How to rewrite $\frac{1}{-a+ib}$ with partial fractions?

Question

I faced some difficulties while trying to calculate $\int e^{-ax}$cos(bx)dx. I rewrote this as the integral of $e^{(-a + ib)x}$ calculating $\int e^{(-a + ib)x}dx$ (the answer is then the real part of the latter integral). I found $$\int e^{(-a + ib)x}dx = \frac{1}{-a+ib}e^{(-a + ib)x}.$$ My problem is that I don't know how to rewrite $\frac{1}{-a+ib}$, because when I try to use the basic rules for partial fractions, I get stuck. Thanks!

Answer 1

write $$\frac{1}{-a+bi}\cdot \frac{-a-bi}{-a-bi}$$

Answer 2

Using $$\int e^{(-a + ib)x}dx = \frac{1}{-a+ib}e^{(-a + ib)x}$$ and $e^{(-a + i b) x} = e^{-a x} \, (\cos(b x) + i \sin(b x))$ then \begin{align} \int e^{(-a + ib)x}dx &= \frac{1}{-a+ib}e^{(-a + ib)x} \\ &= \frac{1}{-a + i b} \cdot \frac{-a - i b}{-a - i b} \, e^{(-a + ib) x} \\ &= \frac{-a - i b}{a^{2} + b^{2}} \, e^{(-a + ib) x} \\ &= \frac{e^{-a x}}{a^{2} + b^{2}} \, [ (a \cos(bx) - b \sin(b x)) + i \, (b \cos(b x) + a \sin( b x))] \end{align} for which \begin{align} \int e^{-a x} \, \cos(b x) \, dx &= \frac{e^{-a x}}{a^{2} + b^{2}} \, (a \cos(bx) - b \sin(b x)) \\ \int e^{- a x} \, \sin(b x) \, dx &= \frac{e^{-a x}}{a^{2} + b^{2}} \, (b \cos(b x) + a \sin( b x)) \end{align}

Suppose the limits of the integral are $(0, \infty)$ then these become \begin{align} \int_{0}^{\infty} e^{-a x} \, \cos(b x) \, dx &= \frac{a}{a^{2} + b^{2}} \\ \int_{0}^{\infty} e^{- a x} \, \sin(b x) \, dx &= \frac{b}{a^{2} + b^{2}} \end{align}

Answer 3

First off, I think that the problem that you are having is with simplifying $$ \frac{1}{-a+ib}, $$ which is not a partial fractions problem at all. Instead, multiply upstairs and downstairs by the conjugate $-a-ib$, then simplify. That will finish the problem for you.

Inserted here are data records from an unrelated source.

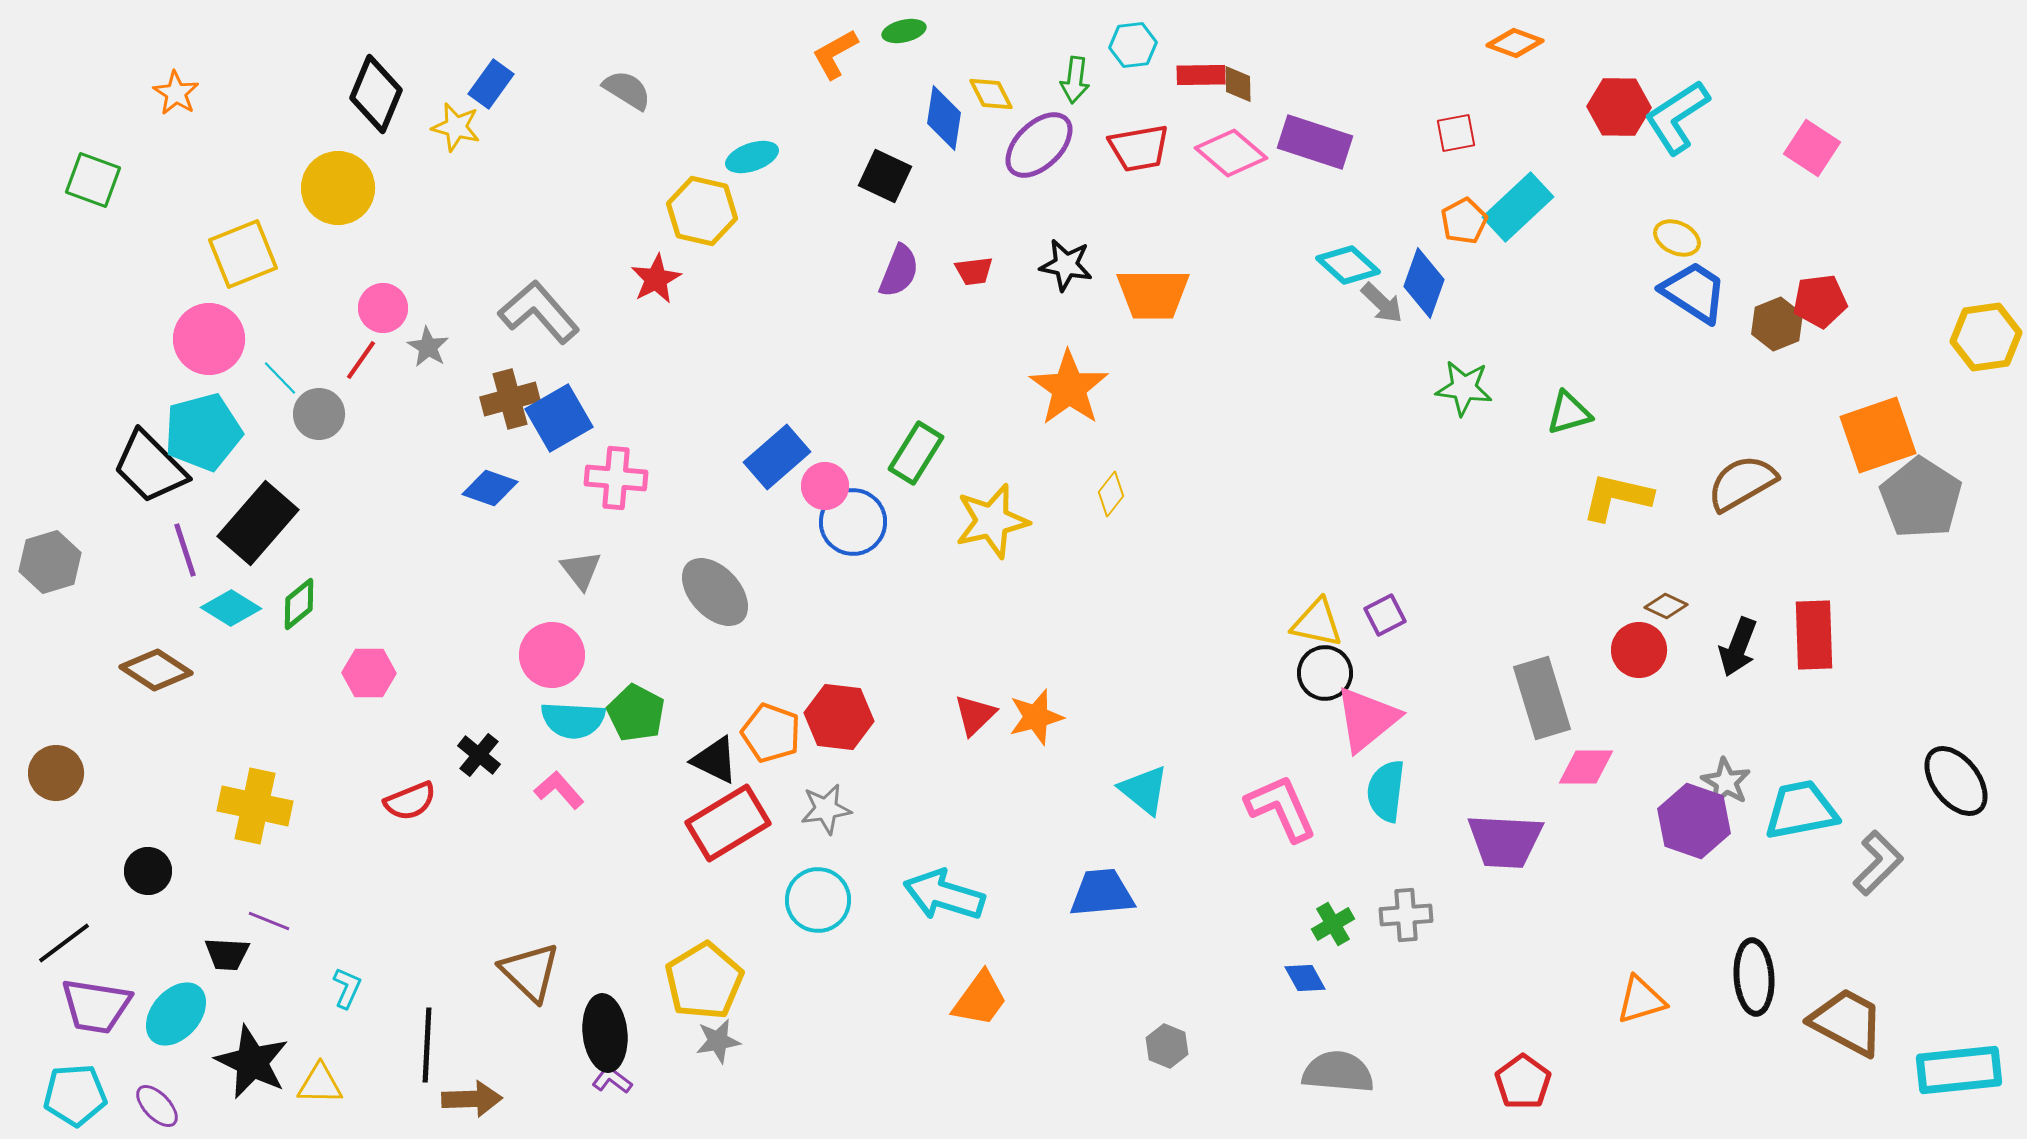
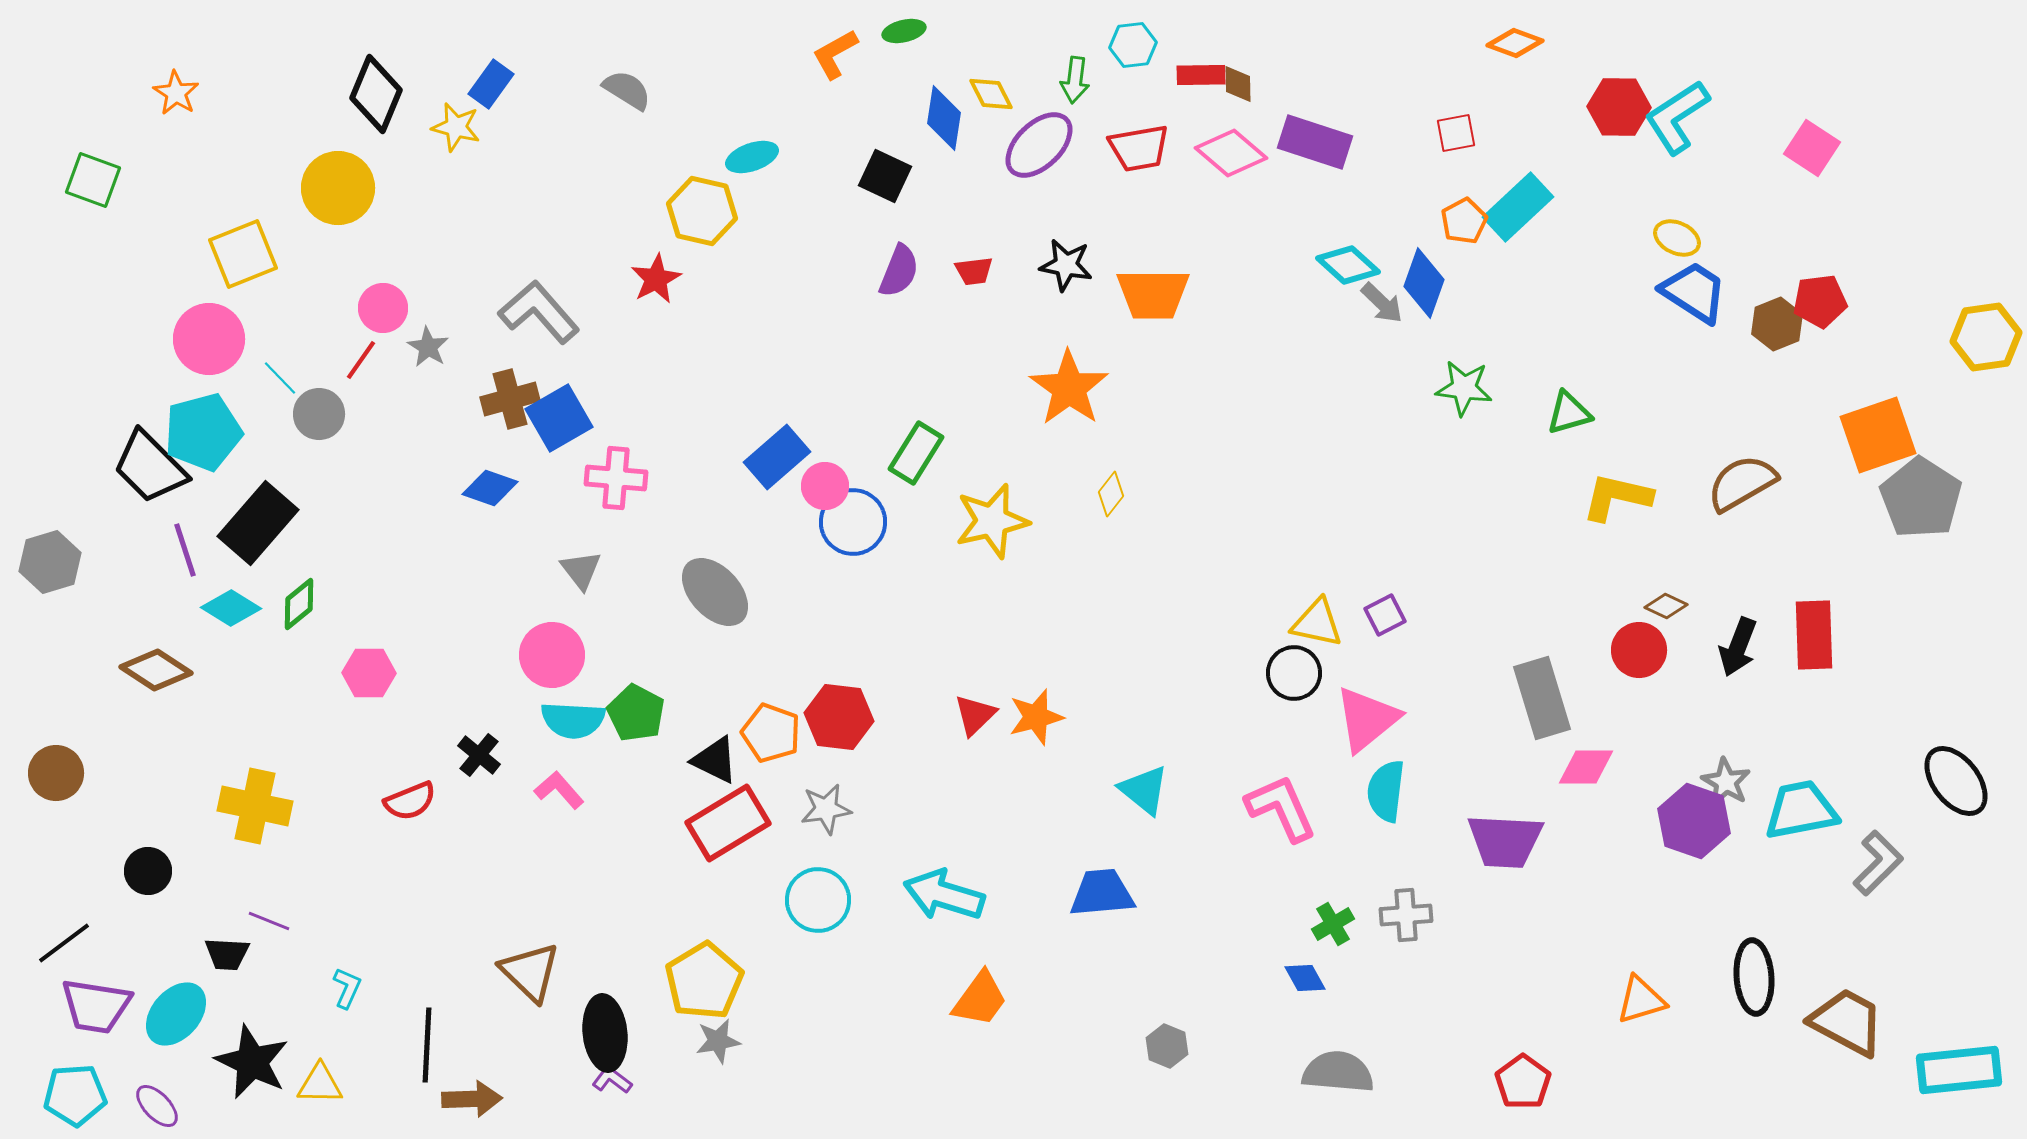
black circle at (1325, 673): moved 31 px left
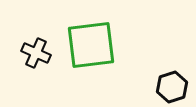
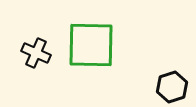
green square: rotated 8 degrees clockwise
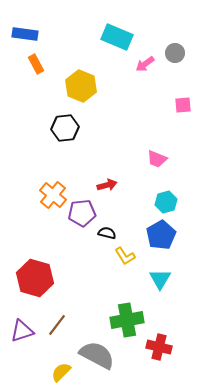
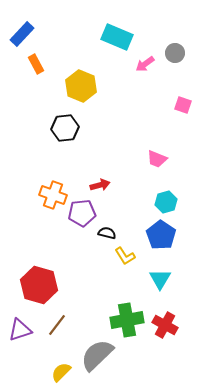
blue rectangle: moved 3 px left; rotated 55 degrees counterclockwise
pink square: rotated 24 degrees clockwise
red arrow: moved 7 px left
orange cross: rotated 20 degrees counterclockwise
blue pentagon: rotated 8 degrees counterclockwise
red hexagon: moved 4 px right, 7 px down
purple triangle: moved 2 px left, 1 px up
red cross: moved 6 px right, 22 px up; rotated 15 degrees clockwise
gray semicircle: rotated 72 degrees counterclockwise
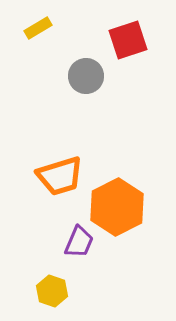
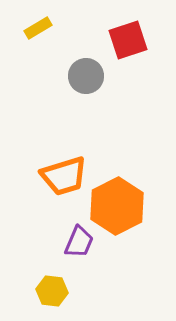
orange trapezoid: moved 4 px right
orange hexagon: moved 1 px up
yellow hexagon: rotated 12 degrees counterclockwise
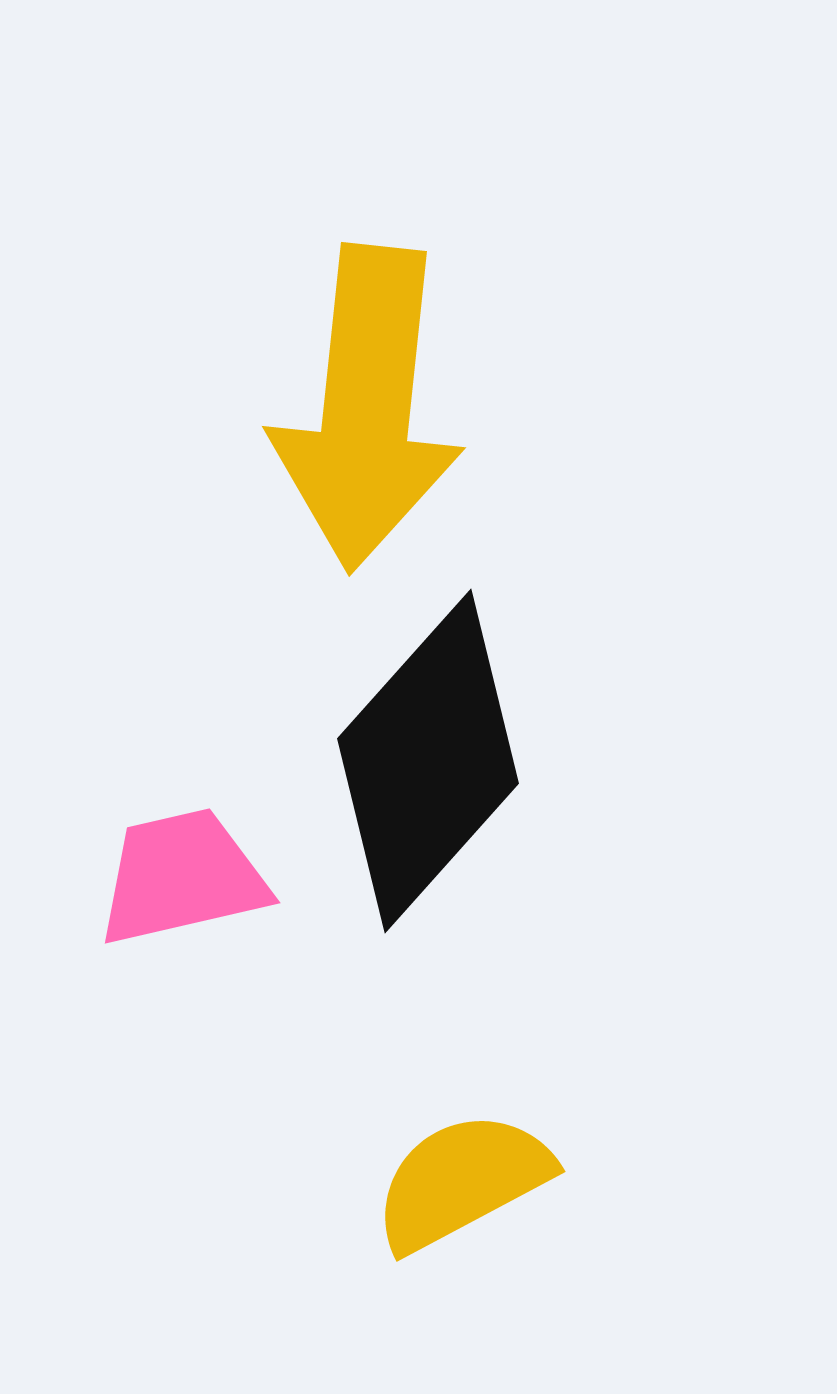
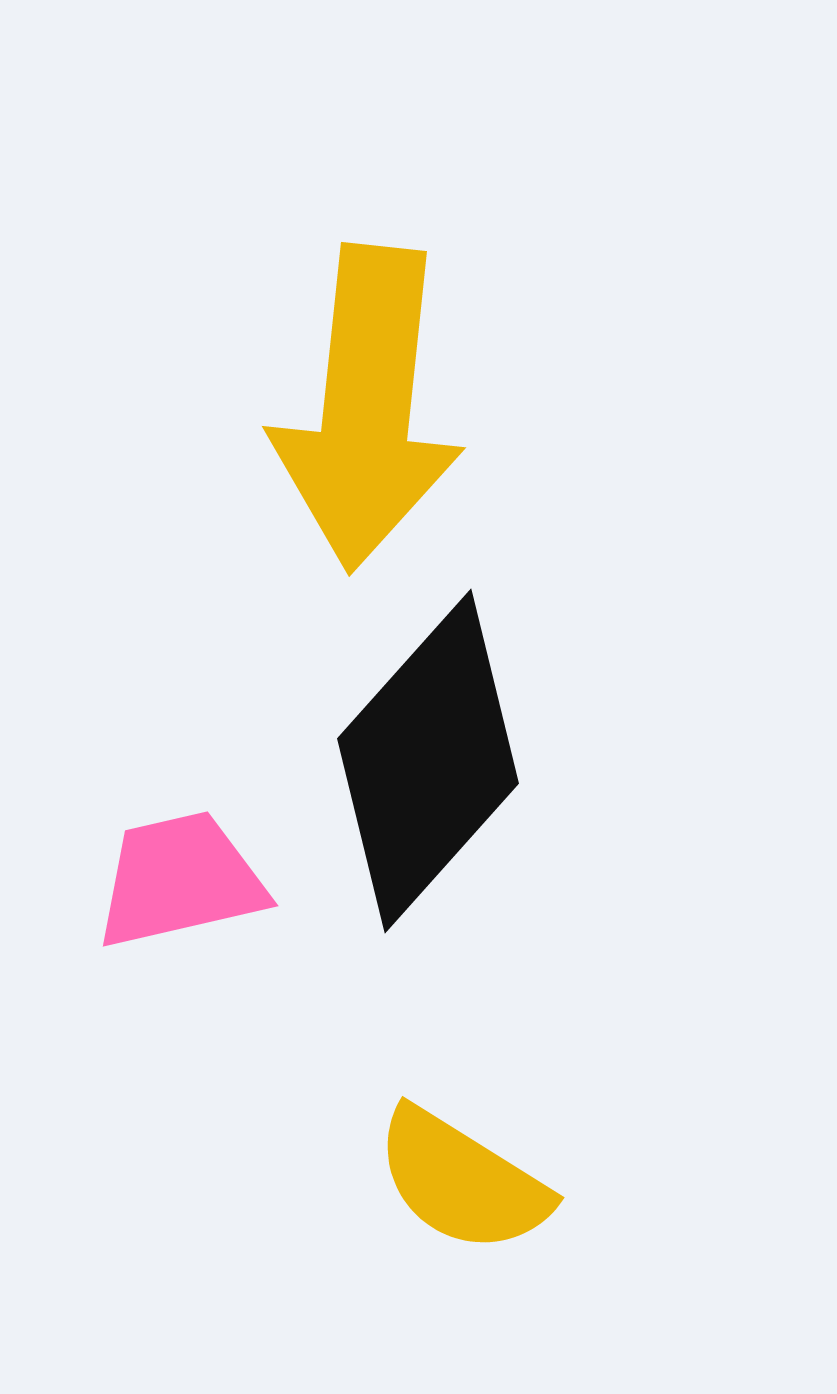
pink trapezoid: moved 2 px left, 3 px down
yellow semicircle: rotated 120 degrees counterclockwise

That said, starting from the initial integral, I get the following (without having to track real and imaginary parts, at the cost of doing a little extra computation): \begin{align} \int \mathrm{e}^{-ax} \cos(bx) \,\mathrm{d}x &= \frac{1}{2} \int \mathrm{e}^{-ax} \left( \mathrm{e}^{ibx} + \mathrm{e}^{-ibx}\right) \,\mathrm{d}x \\ &= \frac{1}{2} \int \mathrm{e}^{(-a+ib)x} + \mathrm{e}^{(-a-ib)x}\, \mathrm{d}x \\ &= \frac{1}{2} \left( \frac{1}{-a+ib}\mathrm{e}^{(-a+ib)x} + \frac{1}{-a-ib}\mathrm{e}^{(-a-ib)x}\right) \\ &= \frac{\mathrm{e}^{-ax}}{2} \left( \frac{1}{-a+ib}\cdot \frac{-a - ib}{-a - ib}\mathrm{e}^{ibx} - \frac{1}{a+ib}\frac{a - ib}{a - ib}\mathrm{e}^{-ibx}\right) \\ &= \frac{\mathrm{e}^{-ax}}{2(a^2+b^2)} \left( \left(-a-ib \right)\mathrm{e}^{ibx} - \left(a-ib \right)\mathrm{e}^{-ibx}\right) \\ &= \frac{\mathrm{e}^{-ax}}{2(a^2+b^2)} \left( -a\left( \mathrm{e}^{ibx} + \mathrm{e}^{ibx} \right) - ib\left( \mathrm{e}^{ibx} - \mathrm{e}^{ibx} \right)\right) \\ &= \frac{\mathrm{e}^{-ax}}{2(a^2+b^2)} \left( -2a\left( \frac{\mathrm{e}^{ibx} + \mathrm{e}^{ibx}}{2} \right) - (2i)ib\left( \frac{\mathrm{e}^{ibx} - \mathrm{e}^{ibx}}{2i} \right)\right) \\ &= \frac{\mathrm{e}^{-ax}}{2(a^2+b^2)} \left( -2a\cos(bx) + 2b \sin(bx) \right) \\ &= \frac{\mathrm{e}^{-ax}(b\sin(bx) - a\cos(bx))}{(a^2+b^2)}. \end{align}

That being said, I think that it might be more straight-forward to tackle this integral via the usual integration by parts trickery: \begin{align} I &= \int \mathrm{e}^{-ax} \cos(bx)\,\mathrm{d}x \\ &= \frac{\mathrm{e}^{-ax}\sin(bx)}{b} + \frac{a}{b} \int \mathrm{e}^{-ax}\sin(bx)\,\mathrm{d}x \\ &= \frac{\mathrm{e}^{-ax}\sin(bx)}{b} - \frac{a \mathrm{e}^{-ax} \cos(bx)}{b^2} - \frac{a^2}{b^2} \int \mathrm{e}^{-ax}\cos(bx)\,\mathrm{d}x \\ &= \frac{\mathrm{e}^{-ax}\sin(bx)}{b} - \frac{a \mathrm{e}^{-ax} \cos(bx)}{b^2} - \frac{a^2}{b^2}I. \end{align} Solving for $I$, we obtain \begin{align} \left(1+\frac{a^2}{b^2}\right)I = \frac{\mathrm{e}^{-ax}\sin(bx)}{b} - \frac{a \mathrm{e}^{-ax} \cos(bx)}{b^2} &\implies \left( \frac{b^2 + a^2}{b^2} \right) I = \frac{\mathrm{e}^{-ax}}{b^2} \left( b \sin(bx) - a \cos(bx) \right) \\ &\implies I = \frac{\mathrm{e}^{-ax}}{a^2 + b^2} \left( b \sin(bx) - a \cos(bx) \right), \end{align} which is the same as the above, but requires no complexification.